[WORK INSTRUCTIONS]: Return, from the data below, each line that contains the word "atendidos".

[Collection entries]
----
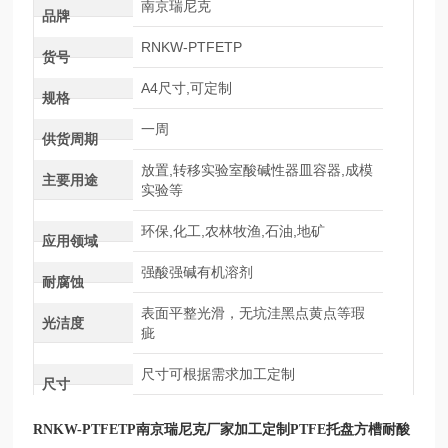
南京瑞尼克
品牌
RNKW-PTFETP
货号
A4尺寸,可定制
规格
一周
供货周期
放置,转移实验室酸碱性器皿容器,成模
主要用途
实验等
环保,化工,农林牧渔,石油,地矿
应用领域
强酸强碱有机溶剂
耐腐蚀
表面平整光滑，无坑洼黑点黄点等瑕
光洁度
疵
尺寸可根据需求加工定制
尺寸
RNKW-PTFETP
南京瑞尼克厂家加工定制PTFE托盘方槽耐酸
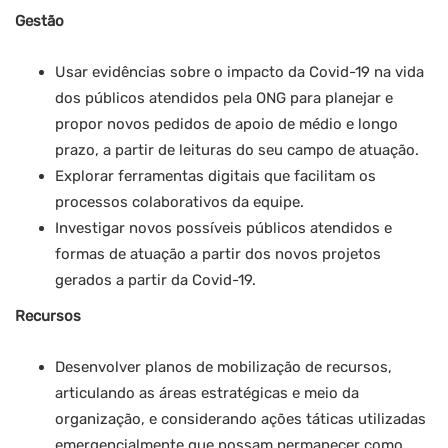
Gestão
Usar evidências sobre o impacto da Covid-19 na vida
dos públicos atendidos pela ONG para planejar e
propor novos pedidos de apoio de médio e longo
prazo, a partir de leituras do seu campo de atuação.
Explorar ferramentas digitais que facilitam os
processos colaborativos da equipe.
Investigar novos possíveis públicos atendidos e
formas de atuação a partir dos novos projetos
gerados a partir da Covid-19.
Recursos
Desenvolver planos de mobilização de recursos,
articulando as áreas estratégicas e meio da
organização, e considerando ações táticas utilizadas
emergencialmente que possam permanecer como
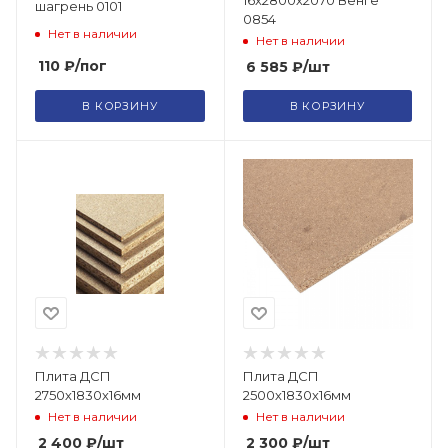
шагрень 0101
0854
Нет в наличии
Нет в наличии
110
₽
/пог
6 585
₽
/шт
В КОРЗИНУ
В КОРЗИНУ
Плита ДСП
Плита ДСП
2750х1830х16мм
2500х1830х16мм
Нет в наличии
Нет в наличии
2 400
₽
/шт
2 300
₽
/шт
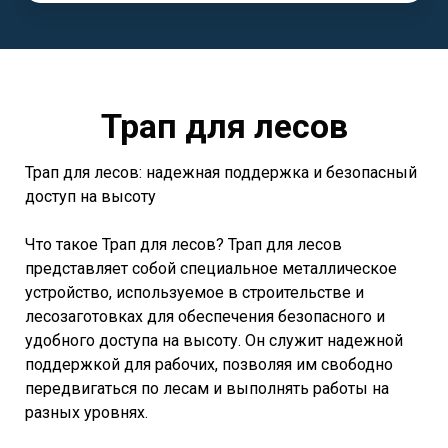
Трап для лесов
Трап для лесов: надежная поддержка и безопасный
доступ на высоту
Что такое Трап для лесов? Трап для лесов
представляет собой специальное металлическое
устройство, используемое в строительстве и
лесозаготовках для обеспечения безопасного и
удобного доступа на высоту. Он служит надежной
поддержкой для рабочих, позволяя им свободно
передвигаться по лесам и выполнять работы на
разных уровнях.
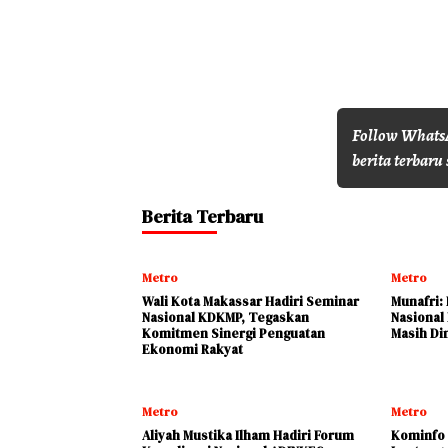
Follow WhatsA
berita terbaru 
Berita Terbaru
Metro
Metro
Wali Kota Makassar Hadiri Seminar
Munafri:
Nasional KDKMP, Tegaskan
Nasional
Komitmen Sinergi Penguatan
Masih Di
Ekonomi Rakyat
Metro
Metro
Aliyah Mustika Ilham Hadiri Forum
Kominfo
----
[WRITTEN SOLUTION]:
dos públicos atendidos pela ONG para planejar e
Investigar novos possíveis públicos atendidos e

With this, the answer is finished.